The idea that "the enemy of my enemy is my friend" functioned in various guises as foreign policy by the Allies during World War II. In Europe, tension was common between the Western Allies and the Soviet Union. Despite their inherent differences, they recognized a need to work together to meet the threat of Nazi aggression under the leadership of Adolf Hitler. Both U.S. President Franklin D. Roosevelt and British Prime Minister Winston Churchill were wary of the Soviet Union under the leadership of Joseph Stalin. However, both developed policies with an understanding that Soviet cooperation was necessary for the Allied war effort to succeed. There is a quote from Winston Churchill made to his personal secretary John Colville on the eve of Germany's invasion of the Soviet Union (Operation Barbarossa). He was quoted as saying, "if Hitler invaded Hell, I would make at least a favourable reference to the Devil in the House of Commons." Stalin reciprocated these feelings towards his Western allies. He was distrustful and feared that they would negotiate a separate peace with Nazi Germany. However, he also viewed their assistance as critical in resisting the Nazi invasion.

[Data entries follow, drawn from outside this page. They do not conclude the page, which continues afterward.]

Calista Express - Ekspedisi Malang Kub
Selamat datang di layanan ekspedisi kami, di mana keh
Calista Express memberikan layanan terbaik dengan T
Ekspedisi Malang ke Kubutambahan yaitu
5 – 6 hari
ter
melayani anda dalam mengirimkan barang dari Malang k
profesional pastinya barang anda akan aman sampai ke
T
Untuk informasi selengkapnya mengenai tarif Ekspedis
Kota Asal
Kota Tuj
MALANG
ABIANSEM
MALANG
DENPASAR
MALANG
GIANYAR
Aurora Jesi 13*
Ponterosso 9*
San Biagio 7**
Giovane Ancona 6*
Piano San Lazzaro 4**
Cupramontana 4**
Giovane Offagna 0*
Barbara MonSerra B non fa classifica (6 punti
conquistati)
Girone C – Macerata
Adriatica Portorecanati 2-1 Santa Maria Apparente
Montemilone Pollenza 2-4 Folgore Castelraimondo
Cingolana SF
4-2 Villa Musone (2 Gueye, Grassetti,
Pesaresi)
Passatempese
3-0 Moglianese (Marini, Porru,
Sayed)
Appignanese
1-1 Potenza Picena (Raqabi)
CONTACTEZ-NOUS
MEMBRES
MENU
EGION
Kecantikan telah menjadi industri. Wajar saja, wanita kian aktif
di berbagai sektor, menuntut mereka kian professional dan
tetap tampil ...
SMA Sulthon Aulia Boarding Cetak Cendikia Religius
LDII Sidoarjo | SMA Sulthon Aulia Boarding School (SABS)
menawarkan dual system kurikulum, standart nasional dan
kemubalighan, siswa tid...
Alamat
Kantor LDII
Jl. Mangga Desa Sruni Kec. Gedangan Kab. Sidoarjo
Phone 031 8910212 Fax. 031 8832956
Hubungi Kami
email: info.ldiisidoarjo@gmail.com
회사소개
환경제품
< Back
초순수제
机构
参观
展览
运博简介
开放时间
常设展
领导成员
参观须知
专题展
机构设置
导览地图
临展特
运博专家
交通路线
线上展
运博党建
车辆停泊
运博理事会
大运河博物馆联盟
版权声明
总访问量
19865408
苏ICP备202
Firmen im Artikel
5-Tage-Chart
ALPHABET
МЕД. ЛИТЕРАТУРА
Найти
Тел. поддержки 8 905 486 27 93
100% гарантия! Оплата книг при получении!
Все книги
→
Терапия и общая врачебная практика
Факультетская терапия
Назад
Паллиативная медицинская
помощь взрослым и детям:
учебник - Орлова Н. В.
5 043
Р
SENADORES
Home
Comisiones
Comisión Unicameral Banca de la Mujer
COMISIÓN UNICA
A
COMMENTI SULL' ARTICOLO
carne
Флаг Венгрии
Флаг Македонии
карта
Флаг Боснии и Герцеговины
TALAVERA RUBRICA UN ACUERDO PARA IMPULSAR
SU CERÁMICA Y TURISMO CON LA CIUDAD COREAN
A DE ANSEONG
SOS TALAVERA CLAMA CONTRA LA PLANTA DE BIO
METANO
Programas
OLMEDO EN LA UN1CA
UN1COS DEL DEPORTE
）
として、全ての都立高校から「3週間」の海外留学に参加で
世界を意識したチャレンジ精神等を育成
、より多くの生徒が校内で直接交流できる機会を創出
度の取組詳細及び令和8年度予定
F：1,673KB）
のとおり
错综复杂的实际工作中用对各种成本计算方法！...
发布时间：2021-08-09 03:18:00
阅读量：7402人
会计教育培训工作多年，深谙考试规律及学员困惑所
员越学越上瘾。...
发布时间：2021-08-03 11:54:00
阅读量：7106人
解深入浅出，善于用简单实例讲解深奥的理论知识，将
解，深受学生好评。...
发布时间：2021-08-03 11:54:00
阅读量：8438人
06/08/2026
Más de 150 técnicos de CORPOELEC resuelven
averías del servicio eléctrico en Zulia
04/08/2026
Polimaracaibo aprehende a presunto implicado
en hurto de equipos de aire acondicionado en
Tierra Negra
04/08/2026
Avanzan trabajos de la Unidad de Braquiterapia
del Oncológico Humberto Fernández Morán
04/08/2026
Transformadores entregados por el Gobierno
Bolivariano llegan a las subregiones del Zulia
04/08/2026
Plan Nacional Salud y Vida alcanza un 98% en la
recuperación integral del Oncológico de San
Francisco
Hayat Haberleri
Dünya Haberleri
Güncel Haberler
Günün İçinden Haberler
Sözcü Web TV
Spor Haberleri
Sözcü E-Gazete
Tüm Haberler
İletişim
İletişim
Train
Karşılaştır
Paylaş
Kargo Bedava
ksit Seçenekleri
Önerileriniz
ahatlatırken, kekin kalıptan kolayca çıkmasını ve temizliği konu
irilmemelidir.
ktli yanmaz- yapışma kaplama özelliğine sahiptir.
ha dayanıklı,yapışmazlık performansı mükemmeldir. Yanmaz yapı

The doctrine of "the enemy of my enemy is my friend" was employed by nation states in regions outside of the European theater as well. In the Second Sino-Japanese War, within the Pacific theater, an alliance was formed between Chinese Communists and Chinese Nationalists. Leading up to this, these forces had battled each other throughout the Chinese Civil War. However, they formed an alliance, the Second United Front in response to the mutual threat of Japanese aggression. Similarly, the Malayan Communist Party and the British Empire agreed a truce for the Malayan campaign and subsequent Japanese Occupation.

===Cold War===
The doctrine was also used extensively during the Cold War between Western Bloc nations and the Soviet Union. The Soviets and the Chinese aided North Korea during the Korean War as well as North Vietnam (and Viet Cong) during the Vietnam War to oppose American foreign policy goals. Likewise, the United States and its allies supported the Afghan mujahideen after the Soviet invasion in the hopes of thwarting the spread of Communism. In the Third World, both superpowers supported regimes whose values were at odds with the ideals espoused by their governments. These ideals were capitalism and liberal democracy in the case of the United States, and the Marxist–Leninist interpretation of Communism and proletarian democracy in the case of the Soviet Union. In order to oppose the spread of Communism, the United States government supported dictatorial regimes, such as Mobutu Sese Seko in Zaire, Suharto in Indonesia, and Augusto Pinochet in Chile.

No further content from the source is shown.